EXERCISE DETAILS: Whatever appears in the records apart from pictures must be reproduced exactly.

::::::

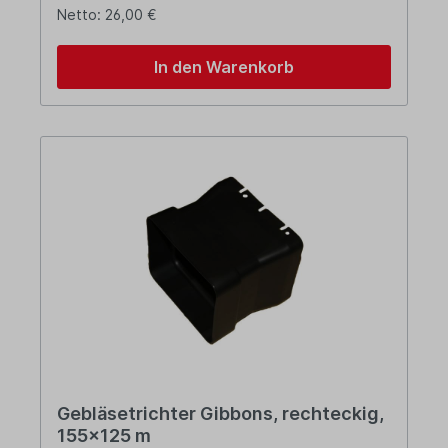
Netto: 26,00 €
In den Warenkorb
Gebläsetrichter Gibbons, rechteckig,
155x125 m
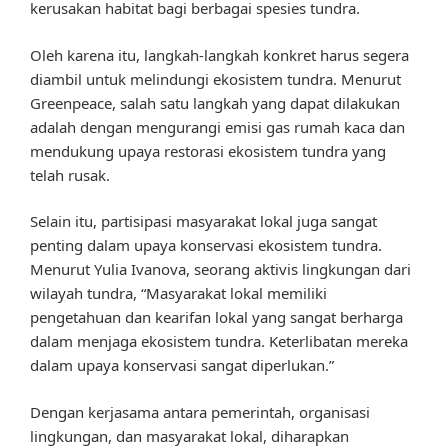
kerusakan habitat bagi berbagai spesies tundra.
Oleh karena itu, langkah-langkah konkret harus segera
diambil untuk melindungi ekosistem tundra. Menurut
Greenpeace, salah satu langkah yang dapat dilakukan
adalah dengan mengurangi emisi gas rumah kaca dan
mendukung upaya restorasi ekosistem tundra yang
telah rusak.
Selain itu, partisipasi masyarakat lokal juga sangat
penting dalam upaya konservasi ekosistem tundra.
Menurut Yulia Ivanova, seorang aktivis lingkungan dari
wilayah tundra, “Masyarakat lokal memiliki
pengetahuan dan kearifan lokal yang sangat berharga
dalam menjaga ekosistem tundra. Keterlibatan mereka
dalam upaya konservasi sangat diperlukan.”
Dengan kerjasama antara pemerintah, organisasi
lingkungan, dan masyarakat lokal, diharapkan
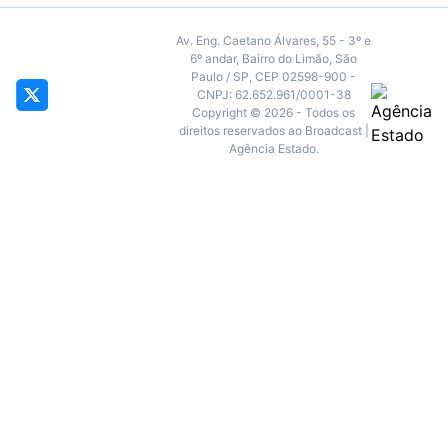
Av. Eng. Caetano Álvares, 55 - 3º e
6º andar, Bairro do Limão, São
Paulo / SP, CEP 02598-900 -
CNPJ: 62.652.961/0001-38
Copyright © 2026 - Todos os
direitos reservados ao Broadcast |
Agência Estado.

::::::

PROBLEM SOLUTION:
Netto: 26,00 €
In den Warenkorb
Gebläsetrichter Gibbons, rechteckig,
155x125 m
kerusakan habitat bagi berbagai spesies tundra.
Oleh karena itu, langkah-langkah konkret harus segera
diambil untuk melindungi ekosistem tundra. Menurut
Greenpeace, salah satu langkah yang dapat dilakukan
adalah dengan mengurangi emisi gas rumah kaca dan
mendukung upaya restorasi ekosistem tundra yang
telah rusak.
Selain itu, partisipasi masyarakat lokal juga sangat
penting dalam upaya konservasi ekosistem tundra.
Menurut Yulia Ivanova, seorang aktivis lingkungan dari
wilayah tundra, “Masyarakat lokal memiliki
pengetahuan dan kearifan lokal yang sangat berharga
dalam menjaga ekosistem tundra. Keterlibatan mereka
dalam upaya konservasi sangat diperlukan.”
Dengan kerjasama antara pemerintah, organisasi
lingkungan, dan masyarakat lokal, diharapkan
Av. Eng. Caetano Álvares, 55 - 3º e
6º andar, Bairro do Limão, São
Paulo / SP, CEP 02598-900 -
CNPJ: 62.652.961/0001-38
Copyright © 2026 - Todos os
direitos reservados ao Broadcast |
Agência Estado.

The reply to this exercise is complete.